━━━ Given information
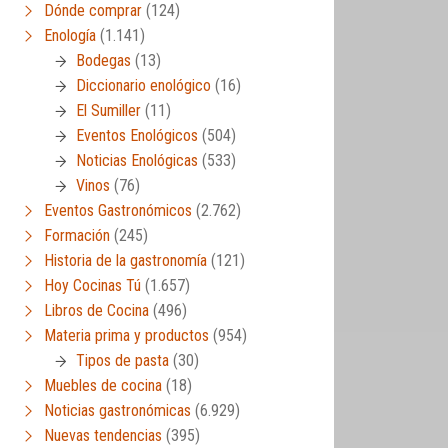
Dónde comprar
(124)
Enología
(1.141)
Bodegas
(13)
Diccionario enológico
(16)
El Sumiller
(11)
Eventos Enológicos
(504)
Noticias Enológicas
(533)
Vinos
(76)
Eventos Gastronómicos
(2.762)
Formación
(245)
Historia de la gastronomía
(121)
Hoy Cocinas Tú
(1.657)
Libros de Cocina
(496)
Materia prima y productos
(954)
Tipos de pasta
(30)
Muebles de cocina
(18)
Noticias gastronómicas
(6.929)
Nuevas tendencias
(395)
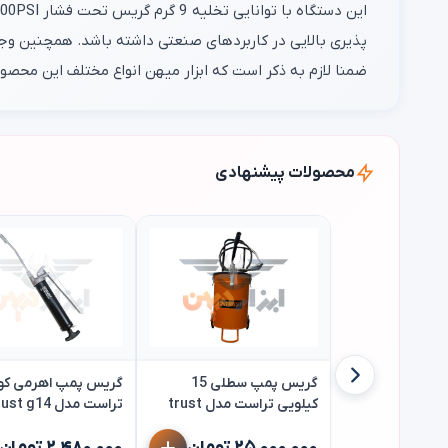
پذیری بالایی در کاربردهای صنعتی داشته باشد. همچنین وجود
ضمنا لازم به ذکر است که ابزار میهن انواع مختلف این محصو
محصولات پیشنهادی
گریس پمپ سطلی 15
گریس پمپ اهرمی ک
کیلویی تراست مدل trust
تراست مدل trust g14
vgpt15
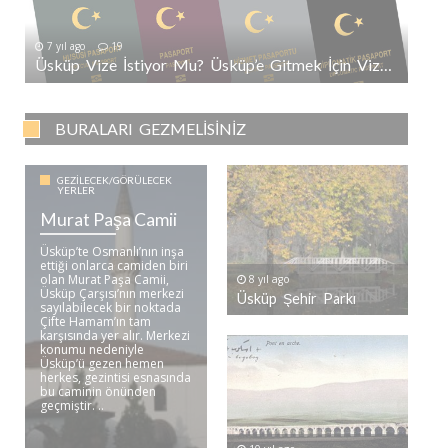
7 yıl ago
19
Üsküp Vize İstiyor Mu? Üsküp’e Gitmek İçin Vize Gerekli Mi?
BURALARI GEZMELISINIZ
GEZILECEK/GÖRÜLECEK
YERLER
Murat Paşa Camii
Üsküp’te Osmanlı’nın inşa
ettiği onlarca camiden biri
olan Murat Paşa Camii,
8 yıl ago
Üsküp Çarşısı’nın merkezi
Üsküp Şehir Parkı
sayılabilecek bir noktada
Çifte Hamam’ın tam
karşısında yer alır. Merkezi
konumu nedeniyle
Üsküp’ü gezen hemen
herkes, gezintisi esnasında
bu caminin önünden
geçmiştir. ..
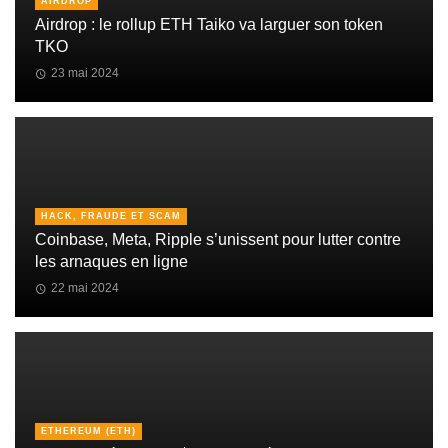
AIRDROP
Airdrop : le rollup ETH Taiko va larguer son token
TKO
23 mai 2024
HACK, FRAUDE ET SCAM
Coinbase, Meta, Ripple s’unissent pour lutter contre
les arnaques en ligne
22 mai 2024
ETHEREUM (ETH)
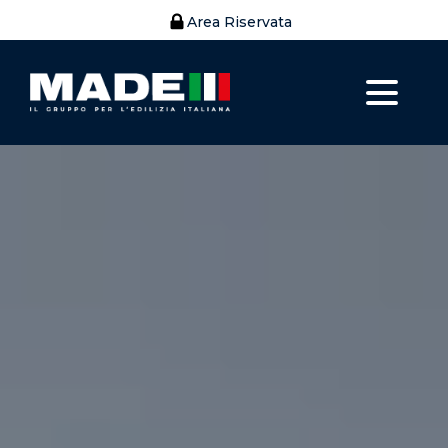
Area Riservata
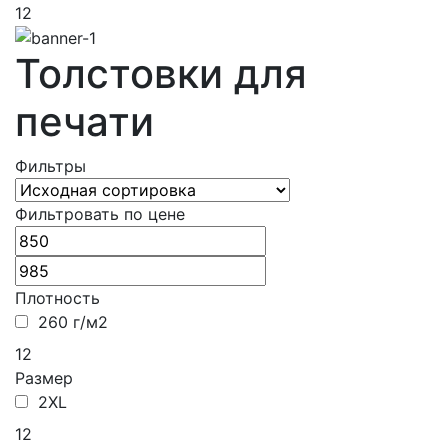
12
Толстовки для
печати
Фильтры
Фильтровать по цене
Плотность
260 г/м2
12
Размер
2XL
12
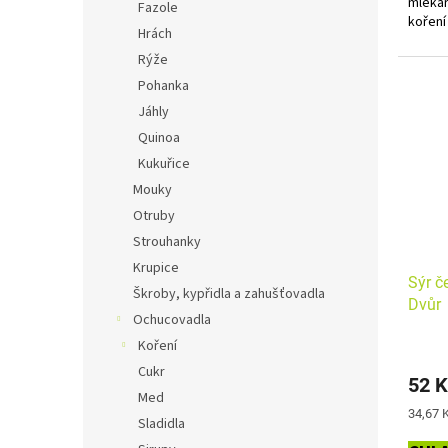
mlékár
Fazole
koření
Hrách
Alerge
Rýže
Pohanka
Jáhly
Quinoa
Kukuřice
Mouky
Otruby
Strouhanky
Krupice
Sýr č
Škroby, kypřidla a zahušťovadla
Dvůr
Ochucovadla
Koření
Cukr
52 K
Med
Měrná
34,67 K
Sladidla
cena:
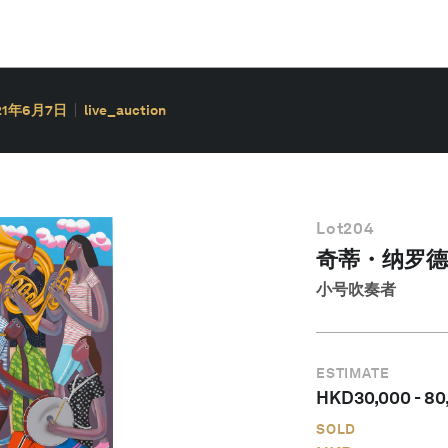
21年6月7日
live_auction
Lot
204
奇蒂・纳罗德
小号吹奏者
ESTIMATE
HKD
30,000
-
80
SOLD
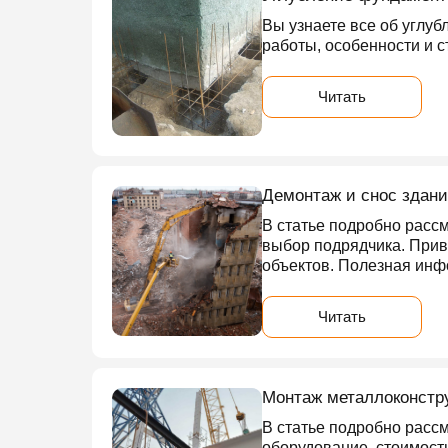
Вы узнаете все об углуб
работы, особенности и с
Читать
Демонтаж и снос здани
В статье подробно рассм
выбор подрядчика. Прив
объектов. Полезная инфо
Читать
Монтаж металлоконстру
В статье подробно расс
оборудование, стоимост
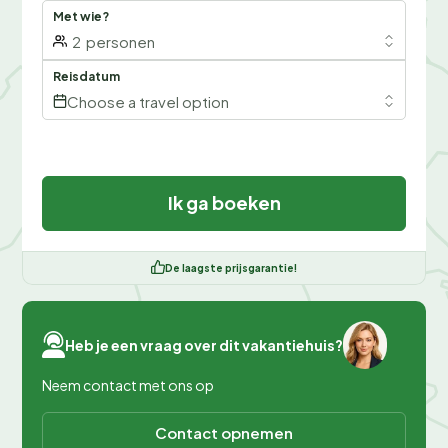
Met wie?
2
personen
Reisdatum
Choose a travel option
Ik ga boeken
De laagste prijsgarantie!
Heb je een vraag over dit vakantiehuis?
Neem contact met ons op
Contact opnemen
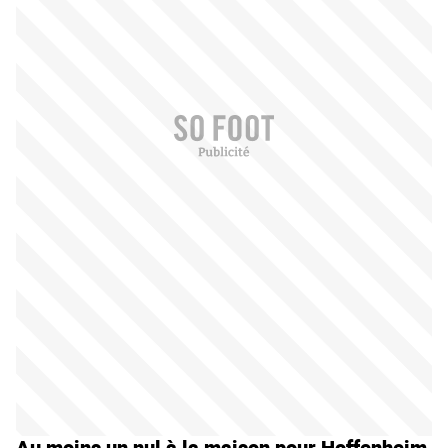
Au moins un nul à la maison pour Hoffenheim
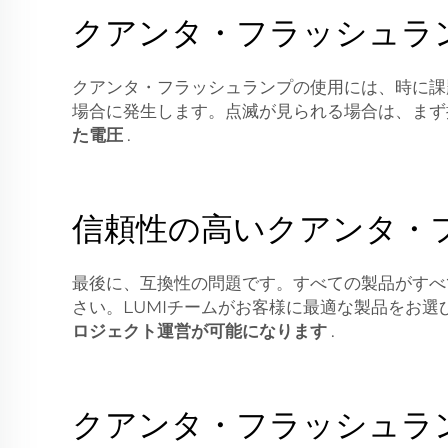
クアンタ・フラッシュラ
クアンタ・フラッシュランプの使用には、時に課
場合に発生します。点滅が見られる場合は、まず
た電圧
.
信頼性の高いクアンタ・
最後に、互換性の問題です。すべての製品がすべ
さい。LUMIチームがお客様に最適な製品をお
ロジェクト運営が可能になります
.
クアンタ・フラッシュラ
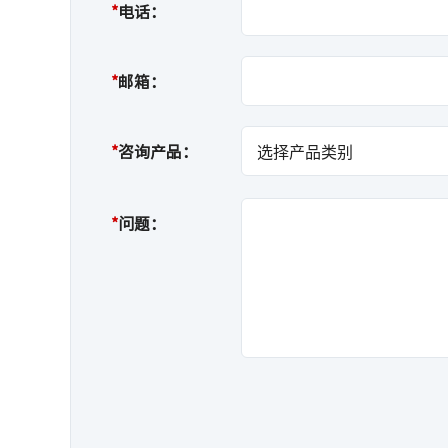
*
电话：
*
邮箱：
*
咨询产品：
*
问题：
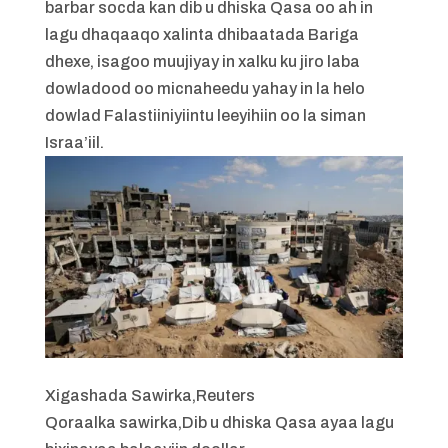
barbar socda kan dib u dhiska Qasa oo ah in
lagu dhaqaaqo xalinta dhibaatada Bariga
dhexe, isagoo muujiyay in xalku ku jiro laba
dowladood oo micnaheedu yahay in la helo
dowlad Falastiiniyiintu leeyihiin oo la siman
Israa’iil.
Xigashada Sawirka,
Reuters
Qoraalka sawirka,
Dib u dhiska Qasa ayaa lagu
━━━━━━
## What the exercise asks
Note which lines carry the word "trust" in the material, then copy each of them.

## Answer box
کیلویی تراست مدل trust
تراست مدل trust g14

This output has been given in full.